When it comes to maintaining electrical and technical systems, thermography has proved to be an indispensable aid. With the help of invisible infrared radiation, it is not only the function and condition of electrical and mechanical systems that can be monitored reliably. Weak spots and wear can also be detected at an early stage and non-destructively and thus remedy can be provided in good time. Furthermore, thermography provides excellent services for quality control and fill level measurement in production plants. In facility management, for example, it enables optimum control of heating systems as well as simple and safe testing of electrical systems.

No wonder then that the use of thermography is required in various standards and guidelines and companies are required to regularly assess the equipment and facilities thermographically. Companies that refrain from regular thermographic inspections will be subject to considerable financial and legal risks in the event of personal injury and property damage.

This article will introduce you to the most important fields of application of thermography and demonstrate how you can significantly improve your maintenance processes and system availability with the aid of thermal imagers.

Thermography for more safety and efficiency in facility management

Plant operation and safety, operating costs, and energy consumption – facility managers not only have to keep an eye on a number of factors, but also have to improve the efficiency of systems and processes at the same time.

Inspecting electrical systems

Overheated connections in a control cabinet indicate potential or actual defects. A thermal imager from Testo can detect anomalies such as these without contact and during operation, before downtimes can even occur.

Discover the energy-saving potential

A thermal imager allows concealed weak spots, thermal bridges, mould or faulty installation to be detected in a building. Especially in existing buildings, a thermal imager can be used to uncover large potential energy-savings fast and easily.

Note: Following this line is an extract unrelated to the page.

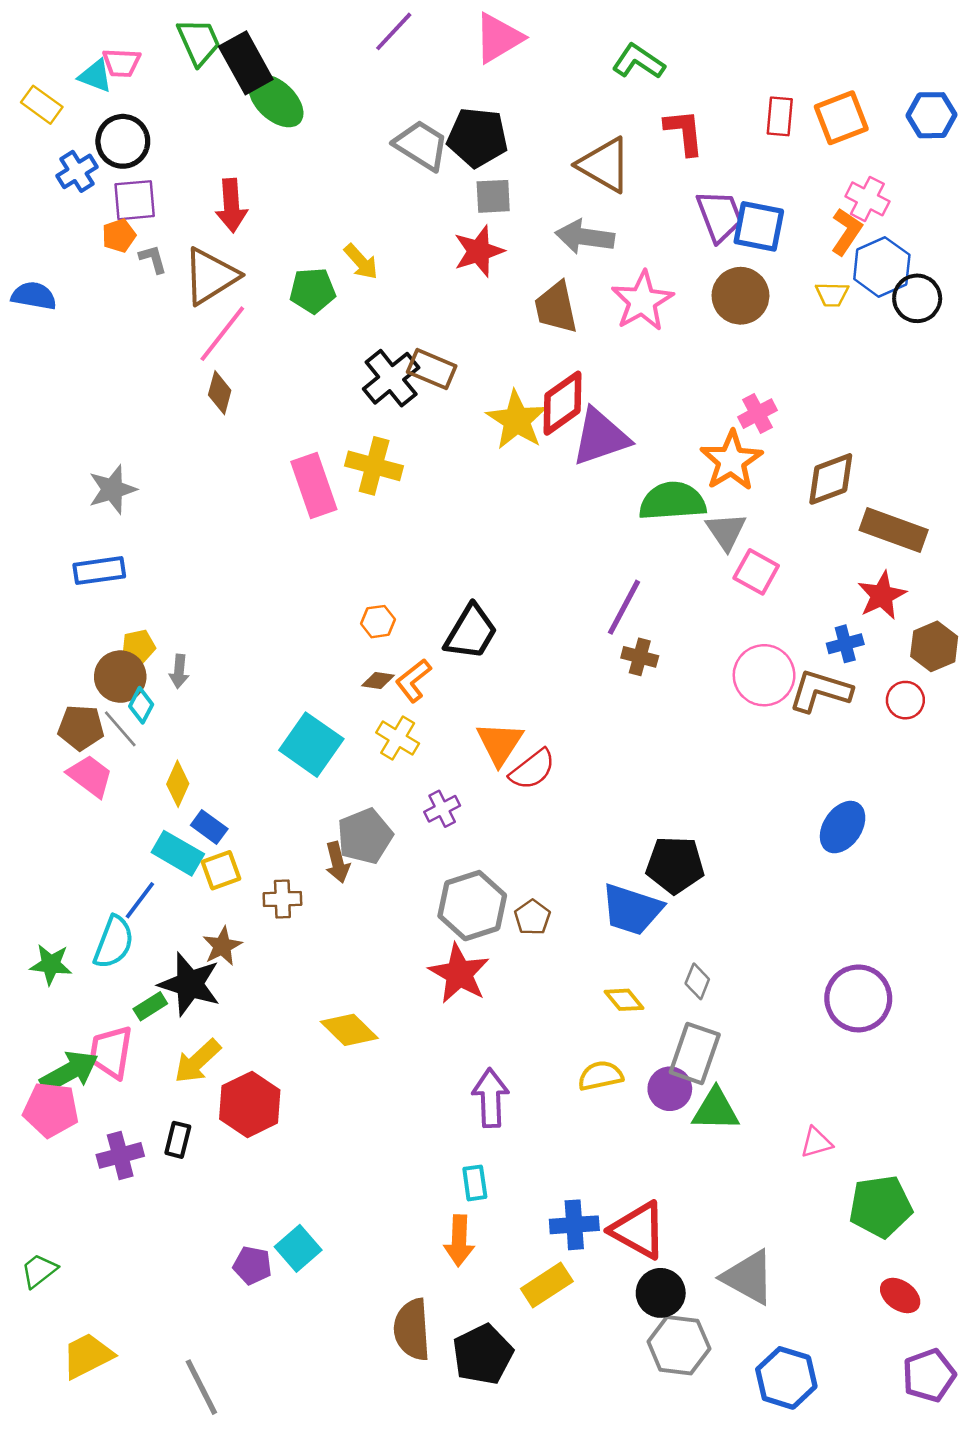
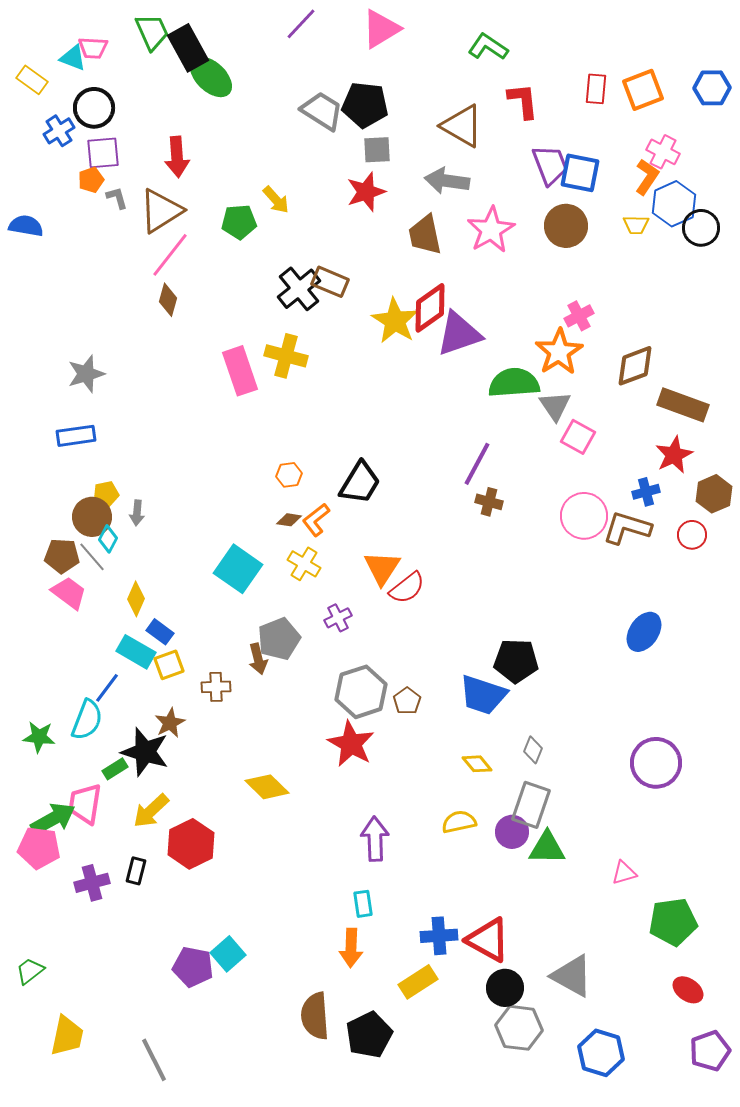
purple pentagon: (252, 1265) -> (193, 967), size x1.4
yellow trapezoid: (87, 1356) -> (67, 1036), turned 129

Thermography makes preventive maintenance easier

Unscheduled costly system downtimes can be prevented to a large extent by regularly checking electrical installations, control cabinets and mechanical components. Carrying out thermographic inspection a second time reduces a system’s rate of failure by around 80 percent and provides an added safeguard against fire.

Defining the scope of inspection

Before beginning the inspection tour, the thermographer or plant manager needs to define a few aspects to include:

How extensive does the inspection need to be? At what intervals are the tours to take place? And which thermal imager meets the requirements?

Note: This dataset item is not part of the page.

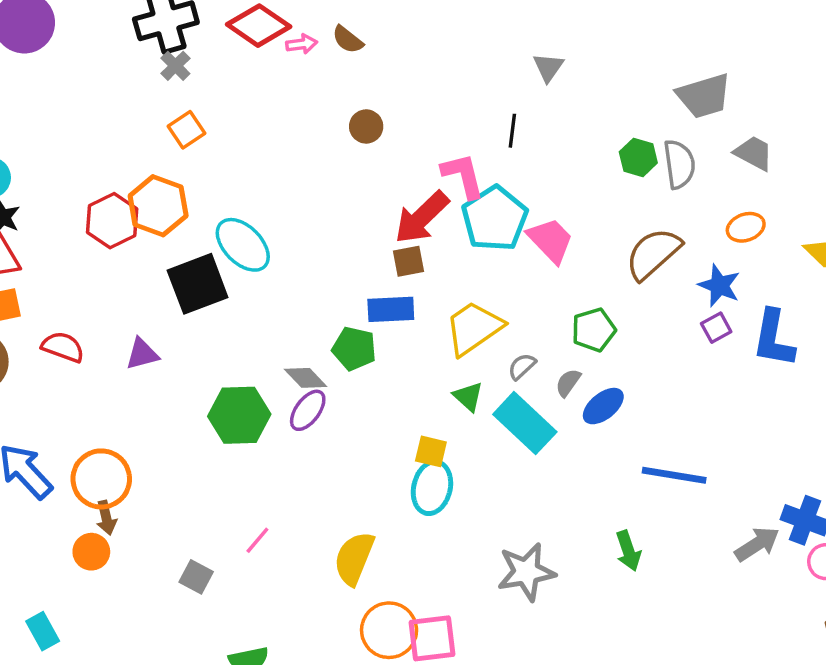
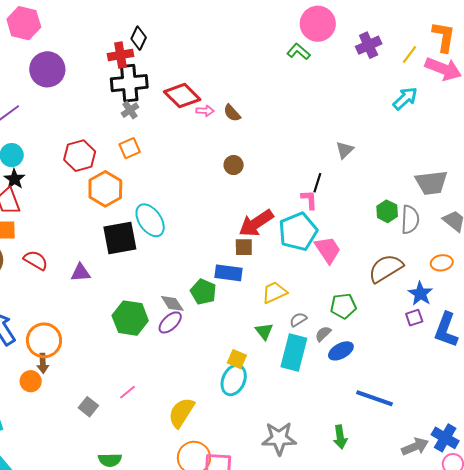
pink L-shape: (463, 176) -> (309, 200), moved, size x0.7
red hexagon: (112, 221) -> (80, 156), moved
yellow trapezoid: (474, 328) -> (274, 292), size x0.7
cyan rectangle: (525, 423) -> (294, 353), turned 51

Image 2: Overheated connections in a control cabinet

Defining priority criteria

Identifying the risk doesn’t mean it is automatically eliminated. When and how a problem is resolved – immediately, as fast as possible, at the next opportunity – is decided by the thermographer or plant manager. On the one hand, rectifying all identified thermal anomalies immediately would

be too inefficient and costly. On the other hand, a component’s temperature limit also depends on its function. It’s therefore advisable to classify the inspection results, for example, into three priority classes:

Class A (red)

A severe problem that requires immediate action.

Class B (orange)

A serious problem that needs to be resolved within a week.

Class C (yellow)

A problem that needs to be resolved the next time the system is scheduled to be shut down.

The applicable standard regulations, type of system, and previous experiences are primarily referred to in determining these priority levels. The aim has to be the efficient operation of a system with as little interruption as possible while ensuring the greatest  level of work, equipment and environmental safety.

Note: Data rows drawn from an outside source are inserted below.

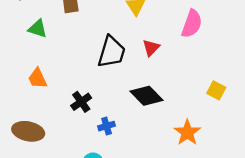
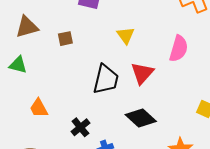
green triangle: (38, 29) -> (18, 65), moved
red triangle: (151, 48) -> (142, 73), size x1.4

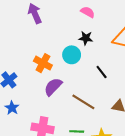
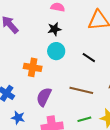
black star: (86, 38) -> (54, 29), moved
purple semicircle: (53, 87) -> (44, 97), moved

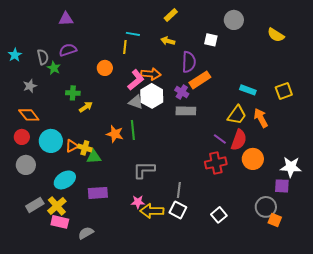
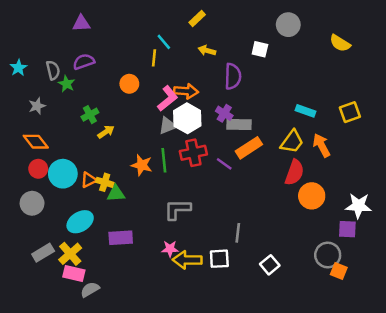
yellow rectangle: (171, 15) -> (197, 18), moved
cyan line: (133, 34) -> (164, 42), turned 40
orange rectangle: (200, 80) -> (249, 148), moved
green cross: (73, 93) -> (90, 115), turned -32
gray triangle: (136, 102) -> (168, 126), turned -42
gray rectangle: (186, 111) -> (239, 124), moved
red circle: (22, 137) -> (38, 169), moved
purple line: (220, 139) -> (224, 164), moved
red cross: (216, 163) -> (193, 153), moved
gray line: (179, 190) -> (238, 233), moved
white square: (178, 210) -> (219, 259), turned -30
gray semicircle: (86, 233) -> (90, 289), moved

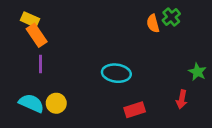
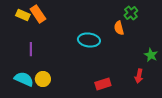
orange semicircle: (153, 23) -> (119, 28), moved
orange rectangle: (37, 35) -> (38, 14), moved
cyan ellipse: (116, 73) -> (89, 40), moved

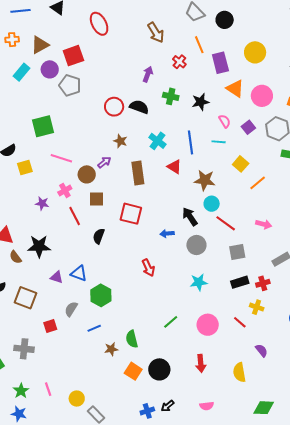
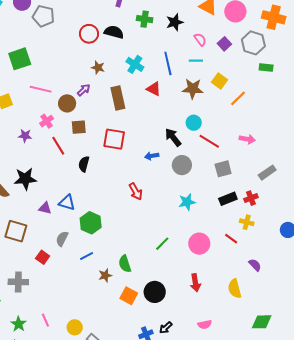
brown star: (205, 180) -> (193, 89), moved
red square: (50, 326) -> (43, 257), turned -32

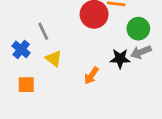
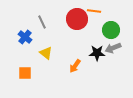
gray line: (43, 31) -> (42, 22), moved
blue cross: (21, 49) -> (25, 37), moved

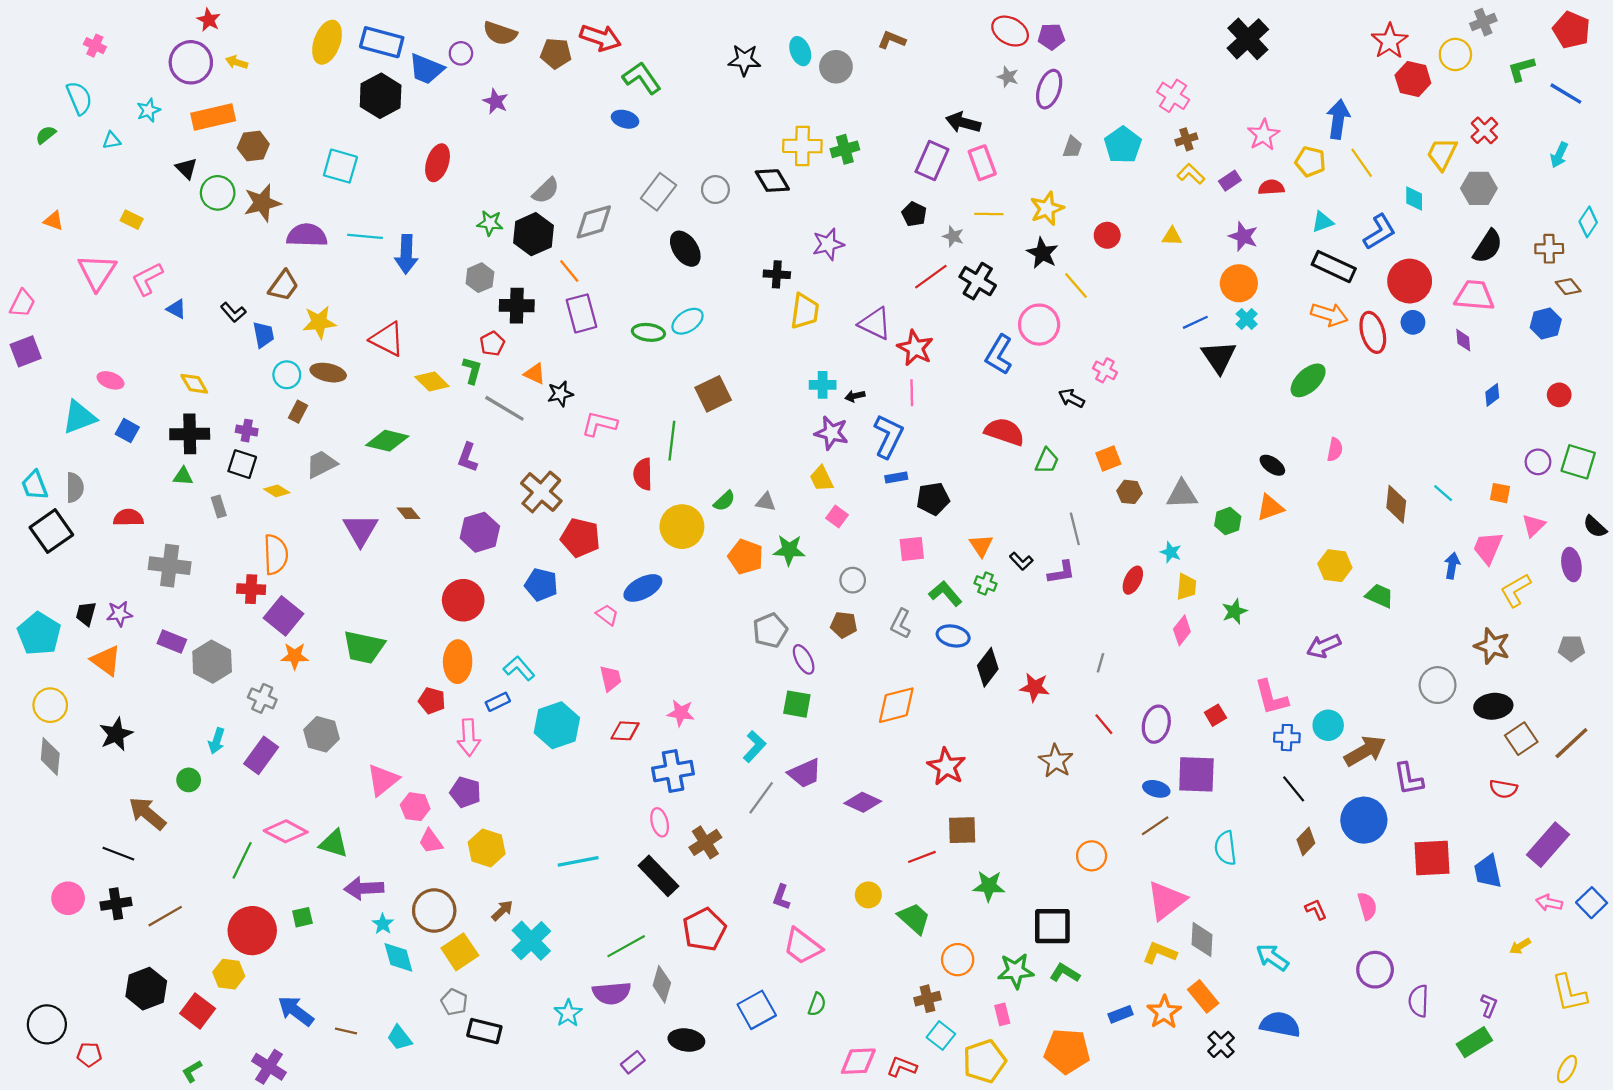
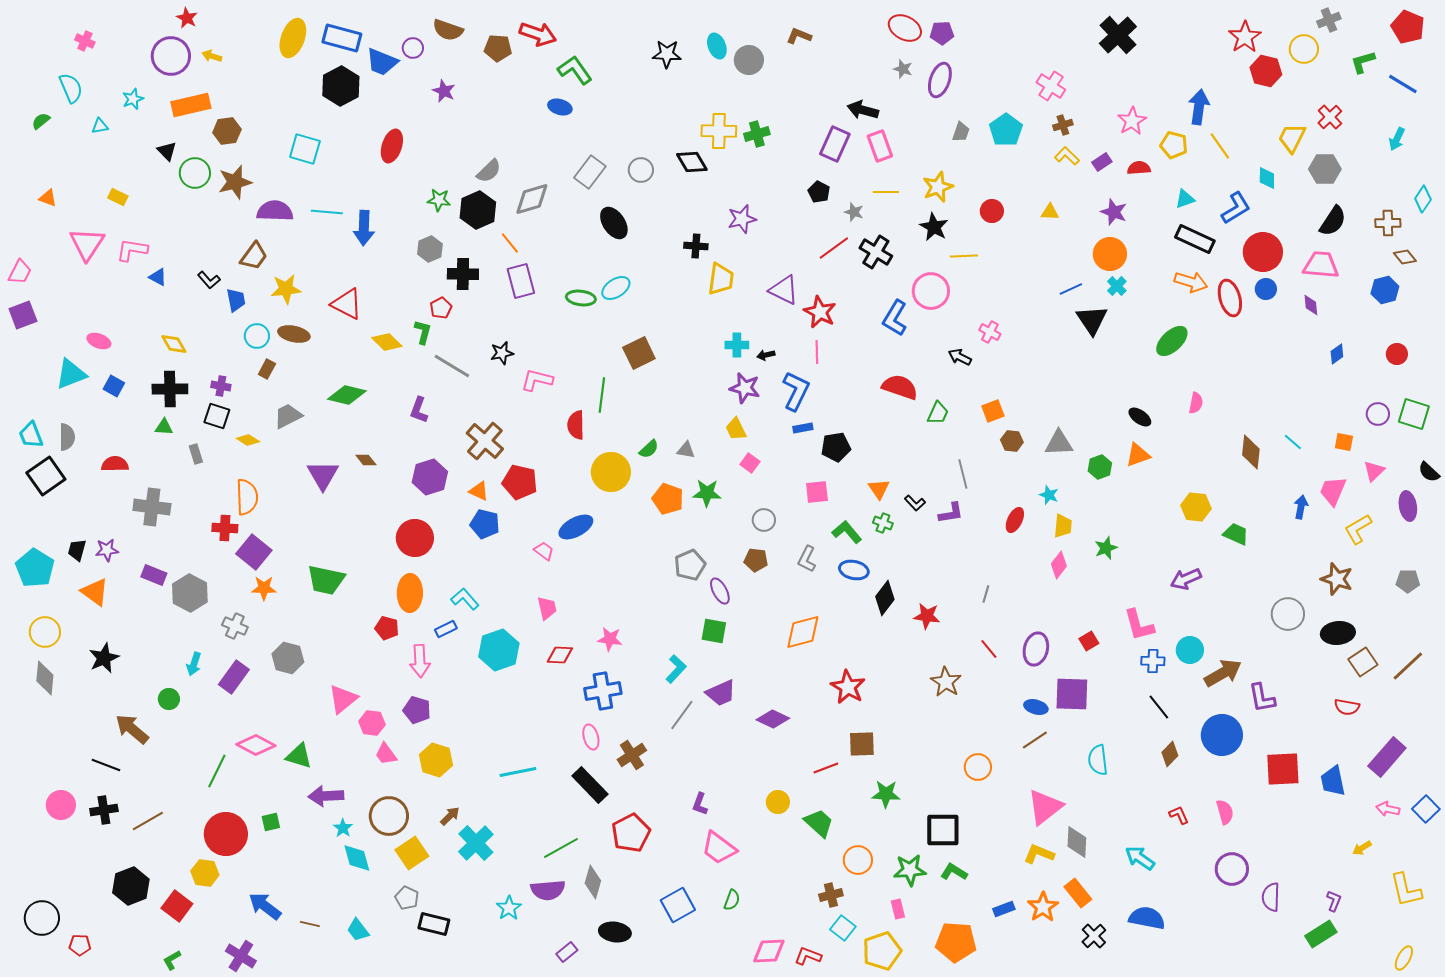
pink L-shape: (147, 279) -> (132, 250), turned 36
yellow line: (1076, 286) -> (964, 256), turned -52
orange triangle: (535, 374) -> (479, 491), moved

Challenges faced in Thermography and Advantages offered by Testo Thermal imagers

  • Delta T calculation

The Delta T function allows temperature values from two measuring points of choice to be directly compared with each other and the differential temperature to be read (testo 868, 871 and 872).

  • IFOV warner

The IFOV warner automatically shows the measurement spot size on the thermal image at any distance to the measuring object. This prevents measurement errors occurring. The measuring object must be within the IFOV rectangle (with testo 868, 871 and 872).

  • ScaleAssist

The testo ScaleAssist optimally adjusts the thermal image scale automatically.

This allows the creation of objectively comparable and error-free thermal images of the heat-insulating characteristics of buildings (with testo 868, 871 and 872).

  • App

The testo Thermography App enables use of a smartphone or tablet as a second display and remote control. This means reports can be easily and quickly created, saved and sent online (testo 868, 871 and 872).

  • Connectivity

In conjunction with the testo 770-3 clamp meter and testo 605i thermohygrometer, even more informative thermal images can be created. Their measurement results are easy to send to the thermal imager via Bluetooth so that moist surfaces or the load in the control cabinet can be detected fast (with testo 871 and 872).

  • Fully radiometric video

The measurement data can be exported in different formats for live images and measurements in real time. By setting up to 15 measuring points, a differential temperature diagram can be presented (with testo 885 and 890).

  • Focal distance

Thanks to a minimal focal distance of 10 cm, temperature distribution and development can be detected easily and accurately even on small electronic components (with testo 875, 885 and 890).